Netflix / dynomite

A generic dynamo implementation for different k-v storage engines
Apache License 2.0
4.19k stars 531 forks source link

Plugin Architecture for New Protocols #85

Closed blakesmith closed 7 years ago

blakesmith commented 9 years ago

Hey there!

I've been interested in Dynomite and would like to work on supporting a new protocol with it. I've been reading through the Dynomite source code, and the code base seems to be coupled strongly to redis and memcache (code paths such as: https://github.com/Netflix/dynomite/blob/master/src/dyn_dnode_msg.c#L446 and others).

Given dynomite's lineage with memcache, with redis added later, I would like to send patches that decouple the codebase from redis / memcache explicitly and roughly follow this development path:

  1. Begin by decoupling the config from redis or not, and support proto as an arbitrary string in the config file. We can preserve backwards compatibility with the redis boolean if desired, but it'd be nice to deprecate it eventually if that's important to everyone.
  2. Decouple internal msg branches that explicitly check for the redis boolean and other places that explicitly branch on memcache / redis.
  3. Put in place an interface for a more flexible "Protocol Interface" and move redis and memcache to this interface.
  4. Move to allow dynamic linking to "Protocol Interfaces" that can be built outside of dynomite and decoupled from its build.
  5. Investigate seeds providers for bootstrapping on these protocol interfaces? This is an area I'm fuzzy on, but could be useful to have built-ins for Protocol Interfaces that ship with Dynomite built-in.

Is there anything else I'm missing? Does this sound like a worthwhile effort? Having Dynomite be easily pluggable to other protocols would be the end goal. Let me know what you think!

Blake

timiblossom commented 9 years ago

Hi Blake,

It is good to hear that you want to send out a patch. Yanis already started to work on MongoDb and you can watch his work here at https://github.com/ipapapa/dynomite. This should answer your questions #1, #2 and #3.

For #4, i think it probably needs that if some protocol requires a heavy dependency on other libraries. Currently it is not an issue but will probably be in the future.

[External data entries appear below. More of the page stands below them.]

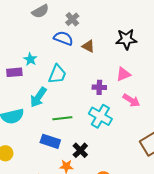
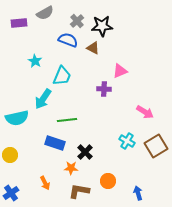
black star: (126, 39) -> (102, 26), moved
purple rectangle: (14, 72) -> (19, 23), moved
pink triangle: (123, 74) -> (120, 71), moved
pink arrow: (131, 100) -> (145, 112), moved
cyan cross: (100, 116) -> (127, 141), moved, size x0.7

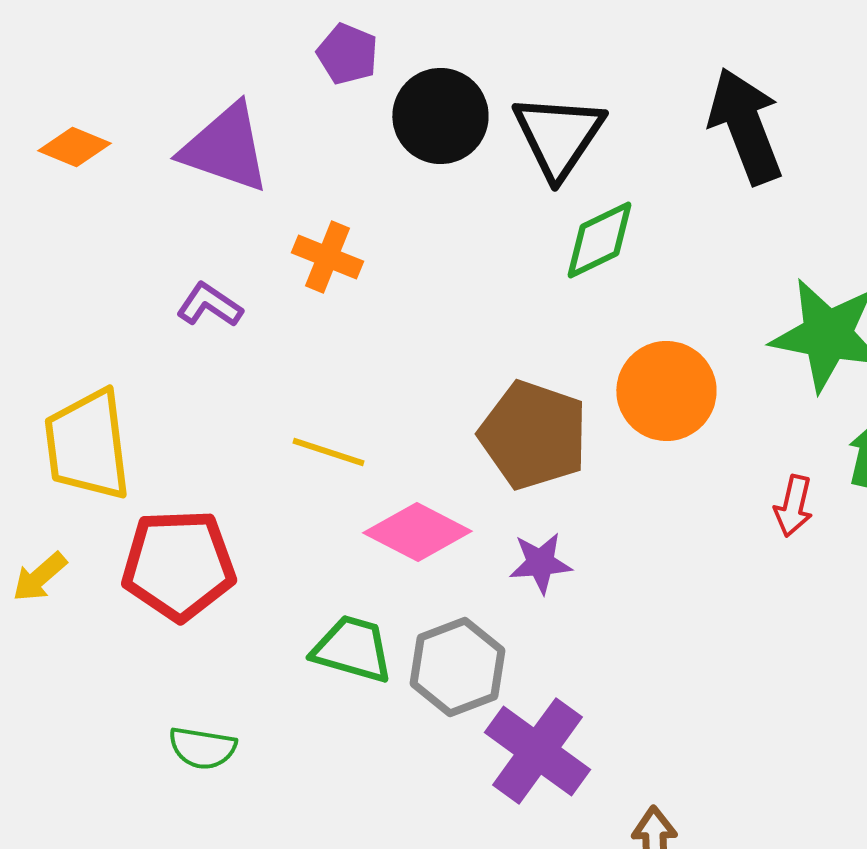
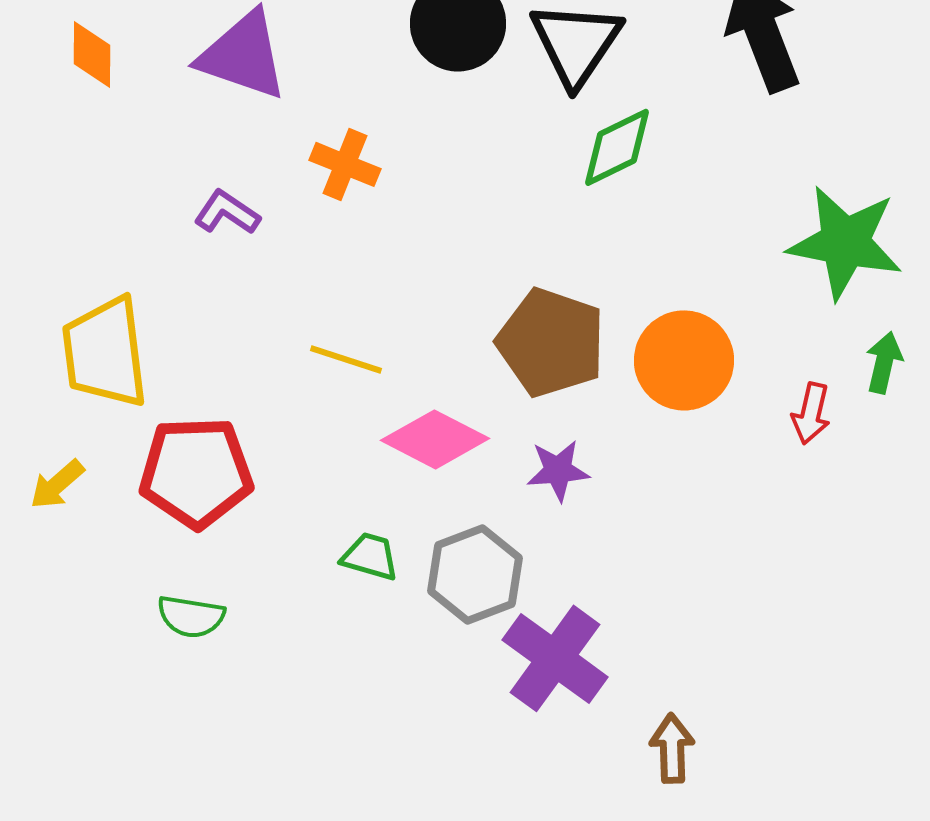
orange diamond: (74, 147) -> (92, 54), turned 68
orange circle: (666, 391) -> (684, 360), moved
green trapezoid: (352, 649) -> (370, 556), size x0.7
green semicircle: (202, 748) -> (191, 616), moved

For #5, seed provider is just a place to return a list of seed nodes (or all of the nodes if we don't need gossip here). Our current seed provider is dyn_seeds_provider is basically a mechanism to call a local REST interface. You can base/extend on that to pull out seeds from other sources such as Mysql, a S3 file or a data on a shared storage.

blakesmith commented 9 years ago

Thanks @timiblossom. The main thing I would like to push for is for the core of dynomite to be decoupled from the protocols as much as possible. It looks like the work being done at https://github.com/ipapapa/dynomite is more to add Mongo to the existing structure, instead of pushing for the dynomite core being protocol agnostic via a plugin architecture. Would you accept patches that push more towards this direction?

For #5: Sorry, I misunderstood the purpose of the seed providers. I thought a seed provider was to assist with data bootstrapping when the cluster grows / shrinks. How do you guys handle cluster growth in production?

timiblossom commented 9 years ago

"How do you guys handle cluster growth in production?"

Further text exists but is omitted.